In Fig. 4, we illustrate the community detection process. First, we generate a spatiotemporal data set composed of four different periods. Different event probability distributions (P) were arbitrarily chosen in such a way that creates four temporal clusters (Fig. 4b) but also generates outlier events with a smaller probability. We constructed the chronnet and applied the Fast greedy algorithm24 to find hierarchical community structures (Fig. 4c). The best partition (best modularity) for the chronnet is formed by four clusters (Fig. 4d) which exactly correspond to those ones whose events occur in the same four periods in T during the data set construction. By choosing the number of communities (dendrogram), it is possible to use chronnets to cluster spatiotemporal data set in distinct spatial regions. For example, the same chronnet can be divided into two communities by cut the dendrogram into two clusters. This partition splits the time T into two intervals that correspond to the first and the last two periods.

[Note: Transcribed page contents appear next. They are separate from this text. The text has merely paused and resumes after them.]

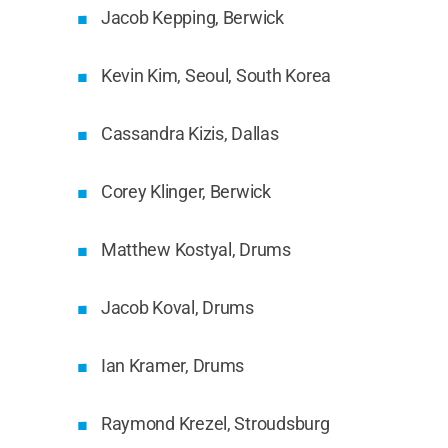
Jacob Kepping, Berwick
Kevin Kim, Seoul, South Korea
Cassandra Kizis, Dallas
Corey Klinger, Berwick
Matthew Kostyal, Drums
Jacob Koval, Drums
Ian Kramer, Drums
Raymond Krezel, Stroudsburg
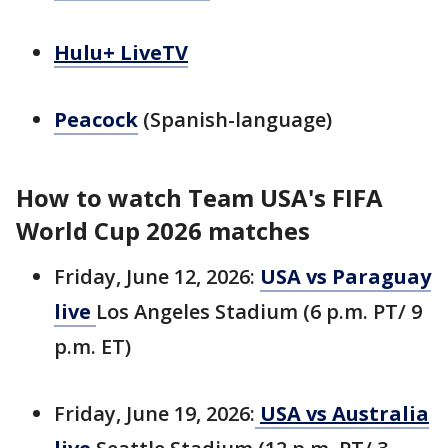
Hulu+ LiveTV
Peacock
(Spanish-language)
How to watch Team USA's FIFA
World Cup 2026 matches
Friday, June 12, 2026:
USA vs Paraguay
live
Los Angeles Stadium (6 p.m. PT/ 9
p.m. ET)
Friday, June 19, 2026:
USA vs Australia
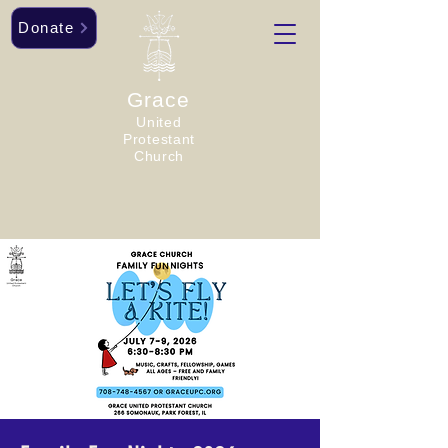
Donate
Grace
United
Protestant
Church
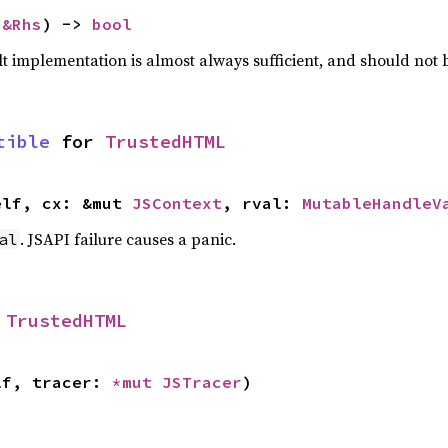
 
&Rhs
) -> 
bool
lt implementation is almost always sufficient, and should not
tible
 for 
TrustedHTML
elf, cx: &mut 
JSContext
, rval: 
MutableHandleV
. JSAPI failure causes a panic.
al
 
TrustedHTML
lf, tracer: 
*mut 
JSTracer
)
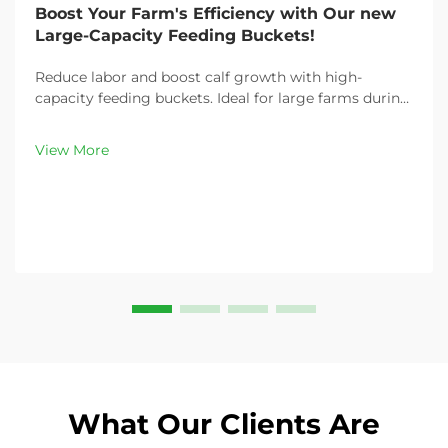
Boost Your Farm's Efficiency with Our new
Large-Capacity Feeding Buckets!
Reduce labor and boost calf growth with high-
capacity feeding buckets. Ideal for large farms during
peak demand. Discover 13L–100L sizes and
customizable options. Get yours today!
View More
What Our Clients Are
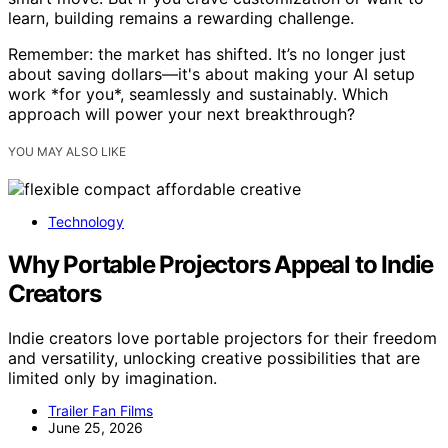
learn, building remains a rewarding challenge.
Remember: the market has shifted. It’s no longer just
about saving dollars—it's about making your AI setup
work *for you*, seamlessly and sustainably. Which
approach will power your next breakthrough?
YOU MAY ALSO LIKE
Technology
Why Portable Projectors Appeal to Indie
Creators
Indie creators love portable projectors for their freedom
and versatility, unlocking creative possibilities that are
limited only by imagination.
Trailer Fan Films
June 25, 2026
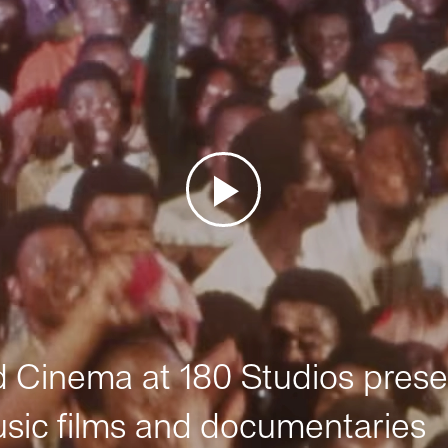
Cinema at 180 Studios prese
sic films and documentaries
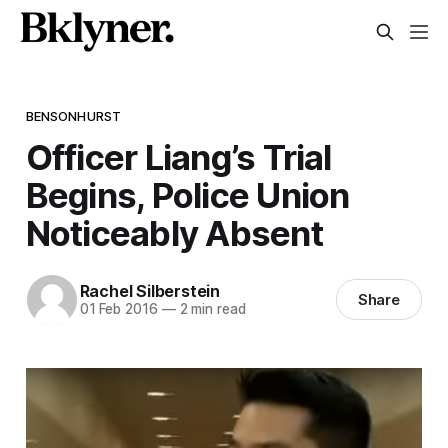
BENSONHURST
Officer Liang’s Trial
Begins, Police Union
Noticeably Absent
Rachel Silberstein
Share
01 Feb 2016
—
2 min read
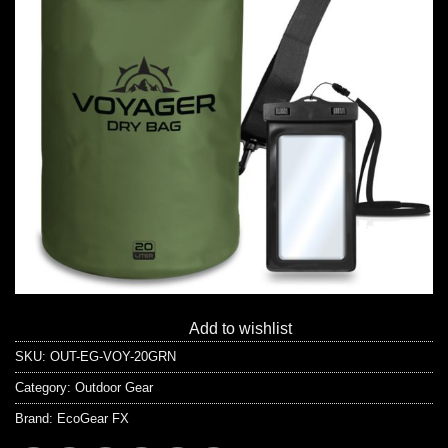
Add to wishlist
SKU:
OUT-EG-VOY-20GRN
Category:
Outdoor Gear
Brand:
EcoGear FX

We applied our spatiotemporal data clustering method to the artificial data set presented in Fig. 4 and compared to the clustering result for the ST-DBSCAN, a well-known clustering algorithm for spatiotemporal data25. For the ST-DBSCAN, we tested all the combinations for the three parameters: eps = {0, 10, 20, …, 3000}, eps2 = {0, 10, 20, …, 3000}, and minpts = {0, 5, 10, …, 200}. Our results show that the proposed method can correctly cluster all the points while ST-DBSCAN achieves a maximum adjusted rand index of 0.94. As illustrated in Fig. 4e, the ST-DBSCAN algorithm mainly fails to cluster the outlier events. This result shows that the proposed can successfully find temporal clusters.

Spatial changes can also be detected using the community structure in chronnet. As described in the “Methods” section, change points are defined as changes in the communities where the events occur in time. In Fig. 5 we illustrate this process using an artificial data set composed by groups of points forming spatiotemporal Gaussians that alternate in time. The resulting chronnet (Fig. 5b) is composed of three communities that represent the three spatial regions where the events occur. For every event in the data set, we construct a time series (Fig. 5c) with the node community where each event is located. Step changes in this time series represent spatial changes in the data set.

### Real case application using global fire detections data

Here, we apply chronnets to analyze a real spatiotemporal data set composed by fire detections. Similar to the previous analysis with the artificial data sets, we use a single chronnet and network measures to describe the historical fire activity (2003–2018). To remove some weak links, we considered a small pruning threshold τ = 2 which keeps 32% of the original links.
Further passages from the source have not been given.